Build a hybrid RAG pipeline with reranking, index a document corpus, search with quality metrics, and tune hyperparameters.

from latent.rag import (
    PipelineBuilder,
    RAGResearchAgent,
    RecallAtKMetric,
    MRRMetric,
)

# 1. Define pipeline config
config = {
    "chunker": {"max_size": 512, "overlap": 100},
    "embeddings": {"provider": "voyage", "model": "voyage-3"},
    "backend": {"type": "hybrid", "alpha": 0.7},
    "retrieval": {"top_k": 10},
    "reranker": {"type": "cross_encoder"},
    "post_retrieval": {"type": "reorder"},
}

# 2. Build and index
builder = PipelineBuilder()
pipeline = builder.build(config)

documents = [open(f).read() for f in doc_files]
sources = [str(f) for f in doc_files]
n_chunks = pipeline.index_documents(documents, sources)
print(f"Indexed {n_chunks} chunks")

# 3. Search
results = pipeline.search("How do I configure authentication?")
for chunk in results:
    print(f"  [{chunk.score:.3f}] {chunk.source} > {chunk.section_path}")
    print(f"  {chunk.content[:100]}...")

# 4. Evaluate retrieval quality
from latent.rag import recall_at_k, mrr

eval_questions = [
    {"query": "How to configure auth?", "relevant_chunk_ids": ["a1", "a2"]},
    {"query": "What are the defaults?", "relevant_chunk_ids": ["b1"]},
]

for q in eval_questions:
    chunks = pipeline.search(q["query"])
    ids = [c.id for c in chunks]
    relevant = set(q["relevant_chunk_ids"])
    print(f"Recall@10: {recall_at_k(ids, relevant, 10):.2f}")
    print(f"MRR: {mrr(ids, relevant):.2f}")

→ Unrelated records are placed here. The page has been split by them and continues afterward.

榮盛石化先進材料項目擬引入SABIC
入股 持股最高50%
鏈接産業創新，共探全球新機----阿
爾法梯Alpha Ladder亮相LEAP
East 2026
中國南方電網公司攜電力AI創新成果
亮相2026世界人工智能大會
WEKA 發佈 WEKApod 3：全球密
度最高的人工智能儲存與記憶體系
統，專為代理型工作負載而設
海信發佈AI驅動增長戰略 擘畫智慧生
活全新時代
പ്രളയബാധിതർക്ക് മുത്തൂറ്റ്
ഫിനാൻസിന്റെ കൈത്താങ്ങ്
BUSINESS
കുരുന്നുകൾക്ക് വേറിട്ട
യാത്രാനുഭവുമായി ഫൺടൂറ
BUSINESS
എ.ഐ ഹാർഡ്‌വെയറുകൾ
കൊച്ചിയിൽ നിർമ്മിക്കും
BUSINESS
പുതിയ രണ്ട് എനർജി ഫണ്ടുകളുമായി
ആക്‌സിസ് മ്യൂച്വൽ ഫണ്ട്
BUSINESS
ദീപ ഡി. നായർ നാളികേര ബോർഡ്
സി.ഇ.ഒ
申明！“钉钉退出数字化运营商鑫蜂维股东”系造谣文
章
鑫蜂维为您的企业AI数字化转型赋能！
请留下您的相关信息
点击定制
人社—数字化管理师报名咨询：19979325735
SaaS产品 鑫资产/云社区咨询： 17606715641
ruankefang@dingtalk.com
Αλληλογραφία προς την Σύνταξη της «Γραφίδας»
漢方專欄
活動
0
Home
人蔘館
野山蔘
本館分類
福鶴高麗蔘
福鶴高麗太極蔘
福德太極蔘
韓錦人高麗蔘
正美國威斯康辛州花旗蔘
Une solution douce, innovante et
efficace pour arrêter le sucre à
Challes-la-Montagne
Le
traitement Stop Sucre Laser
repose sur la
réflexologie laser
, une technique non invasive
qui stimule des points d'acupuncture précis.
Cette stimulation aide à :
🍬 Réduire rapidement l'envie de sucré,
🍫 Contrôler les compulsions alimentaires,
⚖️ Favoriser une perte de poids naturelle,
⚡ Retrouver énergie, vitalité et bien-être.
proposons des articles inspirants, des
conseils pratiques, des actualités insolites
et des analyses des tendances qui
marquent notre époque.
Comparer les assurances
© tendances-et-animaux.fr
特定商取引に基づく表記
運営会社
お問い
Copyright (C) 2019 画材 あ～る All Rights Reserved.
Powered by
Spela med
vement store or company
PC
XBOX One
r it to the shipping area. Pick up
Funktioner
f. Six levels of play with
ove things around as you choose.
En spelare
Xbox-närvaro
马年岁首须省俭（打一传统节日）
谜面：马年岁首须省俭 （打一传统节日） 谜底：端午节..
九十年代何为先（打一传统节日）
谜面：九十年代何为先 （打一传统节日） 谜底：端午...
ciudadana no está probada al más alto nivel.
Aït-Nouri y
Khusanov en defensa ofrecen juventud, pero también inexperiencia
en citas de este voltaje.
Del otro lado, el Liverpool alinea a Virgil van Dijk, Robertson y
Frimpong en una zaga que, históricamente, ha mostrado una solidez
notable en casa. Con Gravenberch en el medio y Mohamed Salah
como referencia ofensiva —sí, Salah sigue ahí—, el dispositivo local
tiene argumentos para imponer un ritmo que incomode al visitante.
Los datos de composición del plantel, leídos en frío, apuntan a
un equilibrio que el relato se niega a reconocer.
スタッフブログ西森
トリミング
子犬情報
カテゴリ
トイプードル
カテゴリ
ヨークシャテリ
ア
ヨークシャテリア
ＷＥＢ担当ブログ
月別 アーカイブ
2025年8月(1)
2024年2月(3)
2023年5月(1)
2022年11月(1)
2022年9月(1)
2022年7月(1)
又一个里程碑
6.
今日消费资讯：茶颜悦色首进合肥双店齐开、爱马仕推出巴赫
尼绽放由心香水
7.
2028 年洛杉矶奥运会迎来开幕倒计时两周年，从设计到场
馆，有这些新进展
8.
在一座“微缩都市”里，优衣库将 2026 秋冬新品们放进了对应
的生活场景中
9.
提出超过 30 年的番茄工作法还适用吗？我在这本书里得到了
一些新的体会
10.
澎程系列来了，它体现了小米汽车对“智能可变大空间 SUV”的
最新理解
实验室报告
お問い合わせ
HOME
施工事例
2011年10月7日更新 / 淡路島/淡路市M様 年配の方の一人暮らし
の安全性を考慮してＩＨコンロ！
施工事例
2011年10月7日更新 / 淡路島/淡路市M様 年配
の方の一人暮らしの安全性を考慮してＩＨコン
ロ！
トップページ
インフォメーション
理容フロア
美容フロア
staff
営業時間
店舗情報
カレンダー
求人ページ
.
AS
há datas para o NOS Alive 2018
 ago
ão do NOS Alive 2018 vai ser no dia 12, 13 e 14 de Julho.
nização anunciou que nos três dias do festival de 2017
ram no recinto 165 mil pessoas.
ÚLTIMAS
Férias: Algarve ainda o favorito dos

# 5. Auto-tune with RAGResearchAgent
researcher = RAGResearchAgent(
    documents=documents,
    eval_data=eval_questions,
    metrics=[RecallAtKMetric(k=10), MRRMetric()],
    max_trials=30,
    embedding_provider="voyage",
    embedding_model="voyage-3",
)
result = researcher.run()
print(f"Best config: {result.best_pipeline_config}")
print(f"Best score: {result.best_score:.4f}")

# 6. Rebuild with optimized config
optimized_pipeline = builder.build(result.best_pipeline_config)
optimized_pipeline.index_documents(documents, sources)

# Cleanup
builder.cleanup()

Protocols¶

Implement these protocols to create custom components:

from latent.rag import Retriever, EmbeddingProvider, QueryExpander

class MyRetriever:
    def search(self, query: str, k: int = 5) -> list[RetrievedChunk]: ...
    def search_multi(self, queries: list[str], k: int = 5) -> list[RetrievedChunk]: ...
    def search_with_threshold(self, query: str, k: int = 5, threshold: float = 0.0) -> list[RetrievedChunk]: ...
    def add_texts(self, texts: list[str], metadatas: list[dict] | None = None) -> None: ...
    def delete_collection(self) -> None: ...

class MyEmbeddingProvider:
    def embed_documents(self, texts: list[str]) -> list[list[float]]: ...
    def embed_query(self, text: str) -> list[float]: ...

class MyQueryExpander:
    def expand(self, query: str) -> list[str]: ...
    def expand_tokens(self, query: str) -> list[str]: ...

All protocols use @runtime_checkable for isinstance checks.